-- Data for this exercise follows --

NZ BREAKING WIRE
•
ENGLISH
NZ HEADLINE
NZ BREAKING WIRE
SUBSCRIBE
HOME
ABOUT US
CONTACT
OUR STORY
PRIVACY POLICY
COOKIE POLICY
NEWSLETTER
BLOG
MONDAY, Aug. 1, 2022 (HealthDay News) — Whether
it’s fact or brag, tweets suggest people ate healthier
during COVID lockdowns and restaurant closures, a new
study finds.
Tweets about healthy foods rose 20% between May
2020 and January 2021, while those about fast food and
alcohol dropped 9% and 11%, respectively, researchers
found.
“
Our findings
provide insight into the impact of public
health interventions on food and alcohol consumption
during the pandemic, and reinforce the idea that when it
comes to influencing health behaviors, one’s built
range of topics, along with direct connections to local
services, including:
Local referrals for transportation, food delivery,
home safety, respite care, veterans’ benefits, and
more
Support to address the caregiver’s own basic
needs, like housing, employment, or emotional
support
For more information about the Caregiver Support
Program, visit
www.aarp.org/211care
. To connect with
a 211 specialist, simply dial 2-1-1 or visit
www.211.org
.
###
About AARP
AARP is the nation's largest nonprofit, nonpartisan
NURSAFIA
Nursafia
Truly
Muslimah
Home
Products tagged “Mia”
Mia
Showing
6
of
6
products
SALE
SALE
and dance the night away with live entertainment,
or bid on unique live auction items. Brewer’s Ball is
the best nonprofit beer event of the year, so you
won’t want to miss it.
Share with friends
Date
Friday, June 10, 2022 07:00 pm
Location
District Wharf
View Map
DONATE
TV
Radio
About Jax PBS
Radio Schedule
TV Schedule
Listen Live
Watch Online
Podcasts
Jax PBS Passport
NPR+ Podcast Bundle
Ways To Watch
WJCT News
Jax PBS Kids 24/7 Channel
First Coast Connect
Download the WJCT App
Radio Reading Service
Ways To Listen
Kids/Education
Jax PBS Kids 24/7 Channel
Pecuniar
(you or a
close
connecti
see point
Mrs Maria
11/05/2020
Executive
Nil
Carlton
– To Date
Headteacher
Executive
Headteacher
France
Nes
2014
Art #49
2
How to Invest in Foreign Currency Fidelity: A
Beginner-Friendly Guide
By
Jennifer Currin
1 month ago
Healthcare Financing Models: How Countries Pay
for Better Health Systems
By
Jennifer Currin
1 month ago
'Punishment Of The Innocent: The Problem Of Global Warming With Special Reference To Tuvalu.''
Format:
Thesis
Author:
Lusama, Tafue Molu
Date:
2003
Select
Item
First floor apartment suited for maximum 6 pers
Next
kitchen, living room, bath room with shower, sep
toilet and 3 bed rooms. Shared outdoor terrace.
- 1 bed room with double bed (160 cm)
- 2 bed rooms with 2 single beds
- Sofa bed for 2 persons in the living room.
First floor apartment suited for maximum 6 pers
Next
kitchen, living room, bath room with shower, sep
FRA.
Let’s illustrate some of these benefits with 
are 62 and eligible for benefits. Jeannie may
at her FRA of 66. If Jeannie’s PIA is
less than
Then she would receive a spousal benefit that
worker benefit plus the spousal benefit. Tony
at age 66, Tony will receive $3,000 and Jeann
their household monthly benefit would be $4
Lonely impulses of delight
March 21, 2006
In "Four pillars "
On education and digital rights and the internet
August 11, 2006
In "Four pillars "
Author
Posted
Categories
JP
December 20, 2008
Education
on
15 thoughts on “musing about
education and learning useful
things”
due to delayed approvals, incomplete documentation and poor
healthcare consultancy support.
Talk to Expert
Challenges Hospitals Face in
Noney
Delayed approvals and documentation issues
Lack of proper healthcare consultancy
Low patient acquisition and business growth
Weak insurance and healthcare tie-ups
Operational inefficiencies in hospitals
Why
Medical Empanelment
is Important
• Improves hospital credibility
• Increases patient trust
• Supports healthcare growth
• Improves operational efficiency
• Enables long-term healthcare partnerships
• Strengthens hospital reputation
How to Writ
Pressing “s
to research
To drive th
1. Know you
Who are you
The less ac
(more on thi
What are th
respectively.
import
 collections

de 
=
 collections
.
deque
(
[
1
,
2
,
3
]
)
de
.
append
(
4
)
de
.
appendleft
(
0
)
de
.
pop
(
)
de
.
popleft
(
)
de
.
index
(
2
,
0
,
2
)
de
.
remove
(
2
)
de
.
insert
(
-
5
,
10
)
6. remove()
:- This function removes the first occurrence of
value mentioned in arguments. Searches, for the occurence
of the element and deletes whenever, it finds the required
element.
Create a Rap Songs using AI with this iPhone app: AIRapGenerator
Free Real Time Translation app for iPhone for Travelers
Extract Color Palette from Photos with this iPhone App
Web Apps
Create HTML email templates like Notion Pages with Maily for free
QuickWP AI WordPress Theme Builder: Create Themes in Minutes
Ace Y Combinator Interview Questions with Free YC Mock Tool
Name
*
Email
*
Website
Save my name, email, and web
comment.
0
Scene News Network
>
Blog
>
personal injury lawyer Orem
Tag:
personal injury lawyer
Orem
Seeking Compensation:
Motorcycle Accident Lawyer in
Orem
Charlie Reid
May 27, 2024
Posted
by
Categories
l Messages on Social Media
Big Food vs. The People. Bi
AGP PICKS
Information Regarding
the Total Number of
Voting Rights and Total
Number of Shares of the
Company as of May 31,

-- Data for this exercise concluded --

Task →
Lines that include the word "personal" are to be extracted from the data above.

Output →
personal injury lawyer Orem
personal injury lawyer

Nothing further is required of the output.